1. Ce qu’il reste à faire pour les communautés LGBTIQ+
«Actuellement, les communautés sont très visibilisées dans les médias. Mais à quoi mène cette exposition si elle ne se traduit pas en actions concrètes? Pour l’instant, la médiatisation des besoins, notamment d’équité, des communautés LGBTIQ+ n’a pas de véritables retombées dans l’arène politique. Si les personnes lesbiennes et gaies y évoluent, on y voit beaucoup moins de personnes queer, trans et/ou ayant d’autres marqueurs d’identités marginalisées par exemple. Il reste donc encore beaucoup à faire, d’autant plus lorsqu’on entend aujourd’hui encore les propos transphobes d’un conseiller fédéral sortant.
Être visible expose les personnes de ces communautés aux injures, aux insultes et aux discriminations. Une protection juridique plus spécifique est nécessaire et la Confédération doit se prononcer clairement sur ces questions. En 2020, l’article 261 bis du code pénal suisse a été modifié. Cependant, le maniement de ce levier juridique, pour certaines personnes violentées, n’est de loin pas facilité. Lorsque je me fais harceler dans la rue, c’est lié à mon expression de genre. Une personne homosexuelle plus normée sera moins ou pas du tout agressée dans l’espace public. Le dépôt de plainte pour harcèlement ou cyber harcèlement n’est donc pas équitable pour les personnes à l’expression de genre sortant de la norme.

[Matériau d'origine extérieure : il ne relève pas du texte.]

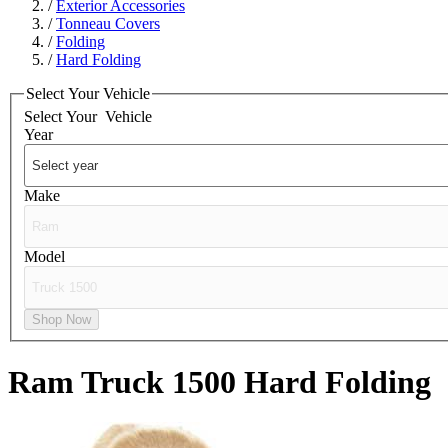
/
Exterior Accessories
/
Tonneau Covers
/
Folding
/
Hard Folding
Select Your Vehicle
Select Your
Vehicle
Year
Make
Model
Shop Now
Ram Truck 1500
Hard Folding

J’espère aussi voir la création d’un poste de préposé fédéral aux questions LGBTIQ+ pour faire avancer ces thématiques. Notamment pour l’introduction d’un genre neutre sur les documents d’identité. C’est d’autant plus important que le score de la Suisse en termes de respect des droits humains fondamentaux des personnes LGBTIQ+ est de 47% et le pays se classe à la 19e place des 49 pays européens analysés par Rainbow Europe.»
2. Comment en finir avec les discriminations
«Les discriminations sont présentes dans l’espace public comme privé. Et cela pour tous les types de trajectoires LGBTIQ+. C’est très rare aujourd’hui, même pour les personnes non-hétérosexuelles cisgenres, de ne pas subir et souffrir de discriminations.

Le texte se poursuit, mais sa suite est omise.